Islanders to descend on Athens over refugee crisis

Islanders to descend on Athens over refugee crisis

Protesters will converge outside the Immigration Policy Ministry on Tuesday to demand immediate relief for the eastern Aegean islands of Samos, Lesvos and Chios, where facilities for migrants and refugees are overflowing with thousands of stranded asylum seekers.

The rally is being organized by the municipalities of the three islands and aims to publicize the plight of asylum seekers who have been trapped there for more than a year, testing local communities.

“We have decided to protest and to demand again the immediate decongestion of our islands, so that the government reacts to the problem,”  a joint statement by the municipalities read.

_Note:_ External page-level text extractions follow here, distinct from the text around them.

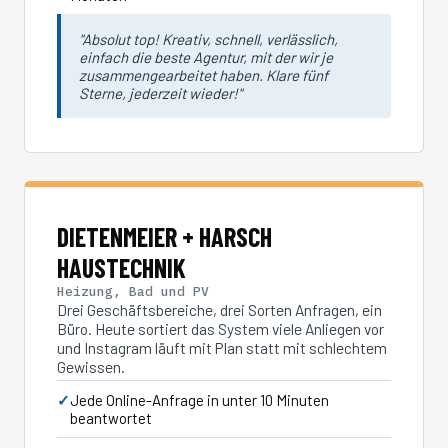
"Absolut top! Kreativ, schnell, verlässlich,
einfach die beste Agentur, mit der wir je
zusammengearbeitet haben. Klare fünf
Sterne, jederzeit wieder!"
DIETENMEIER + HARSCH
HAUSTECHNIK
Heizung, Bad und PV
Drei Geschäftsbereiche, drei Sorten Anfragen, ein
Büro. Heute sortiert das System viele Anliegen vor
und Instagram läuft mit Plan statt mit schlechtem
Gewissen.
Jede Online-Anfrage in unter 10 Minuten
beantwortet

To this end, Samos Mayor Michalis Angelopoulos is in contact with islander associations in Athens to get their support.

Currently the islands of the Aegean are home to a total of 15,486 refugees and migrants, of whom 6,520 are at Lesvos’s Moria hotspot, which was designed to hold 2,300 people.

Similarly, on Samos there are 2,083 people sheltered at the center near Vathi which has a capacity of just 700, as does the Vial facility on Chios, which is currently sheltering 2,377 people.

With winter arriving, hundreds of people – half of whom are children – at the Lesvos and Chios hotspots are still living in summer tents and exposed to the elements, without access to basic hygiene facilities.

Reports said that work to place prefabricated huts next to the Vial hotspot to help ease the crowded conditions at the center and to make improvements to existing facilities was put on hold on Friday by a local court, pending a January 16 trial which will examine a lawsuit filed by the Chios Municipality against the Immigration Policy Ministry over its decision to house migrants and refugees at that specific hotspot.

Meanwhile, in a government bid to relieve some of the pressure on the islands, 500 people were transferred in the last two days alone from the islands to the Greek mainland. Nonetheless, 50 more people arrived on the islands’ shores from Turkey on Friday.